Data to examine »
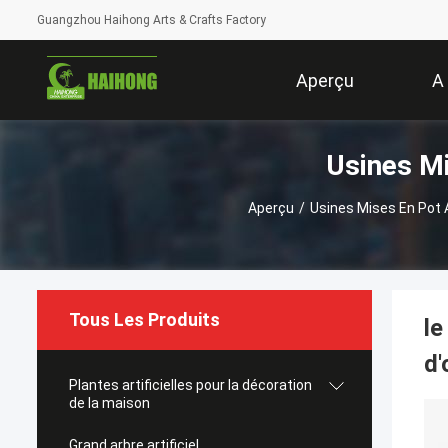
Guangzhou Haihong Arts & Crafts Factory
Aperçu
A
Usines Mi
Aperçu
/
Usines Mises En Pot A
Tous Les Produits
le
d'
Plantes artificielles pour la décoration
de la maison
Grand arbre artificiel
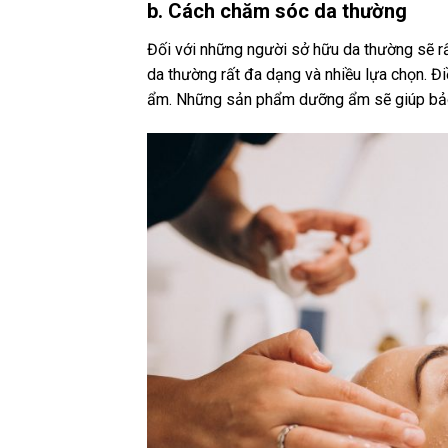
b. Cách chăm sóc da thường
Đối với những người sở hữu da thường sẽ r
da thường rất đa dạng và nhiều lựa chọn. Đ
ẩm. Những sản phẩm dưỡng ẩm sẽ giúp bảo v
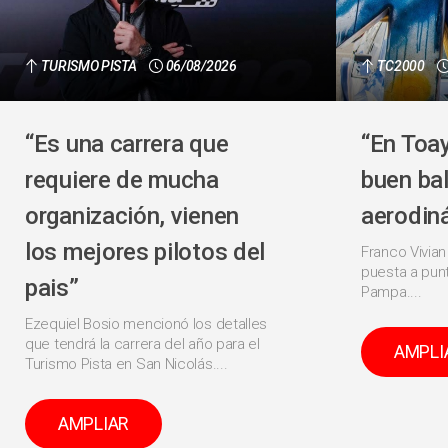
TURISMO PISTA
06/08/2026
TC2000
“Es una carrera que
“En Toa
requiere de mucha
buen ba
organización, vienen
aerodin
los mejores pilotos del
Franco Vivian
puesta a punt
pais”
Pampa....
Ezequiel Bosio mencionó los detalles
que tendrá la carrera del año para el
AMPLI
Turismo Pista en San Nicolás....
AMPLIAR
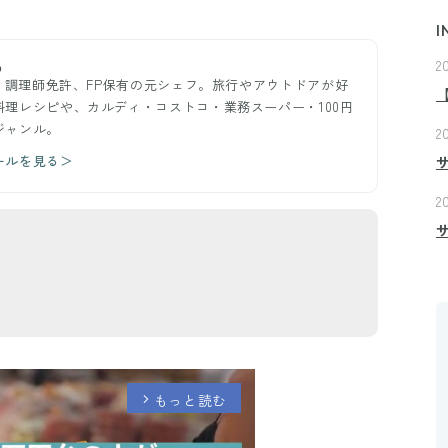
I
2
め
ー。調理師免許、FP保有の元シェフ。旅行やアウトドアが好
理レシピや、カルディ・コストコ・業務スーパー・100円
ジャンル。
2
ールを見る＞
2
もっと読む
arrow_forward_ios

Your instructions »
Exactness is what counts here: copy each entry as given and omit its pictures.

Result below »
Guangzhou Haihong Arts & Crafts Factory
Aperçu
A
Usines Mi
Aperçu
/
Usines Mises En Pot A
Tous Les Produits
le
d'
Plantes artificielles pour la décoration
de la maison
Grand arbre artificiel
b. Cách chăm sóc da thường
Đối với những người sở hữu da thường sẽ r
da thường rất đa dạng và nhiều lựa chọn. Đ
ẩm. Những sản phẩm dưỡng ẩm sẽ giúp bảo v
TURISMO PISTA
06/08/2026
TC2000
“Es una carrera que
“En Toa
requiere de mucha
buen ba
organización, vienen
aerodin
los mejores pilotos del
Franco Vivian
puesta a punt
pais”
Pampa....
Ezequiel Bosio mencionó los detalles
que tendrá la carrera del año para el
AMPLI
Turismo Pista en San Nicolás....
AMPLIAR
I
2
め
ー。調理師免許、FP保有の元シェフ。旅行やアウトドアが好
理レシピや、カルディ・コストコ・業務スーパー・100円
ジャンル。
2
ールを見る＞
2
もっと読む
arrow_forward_ios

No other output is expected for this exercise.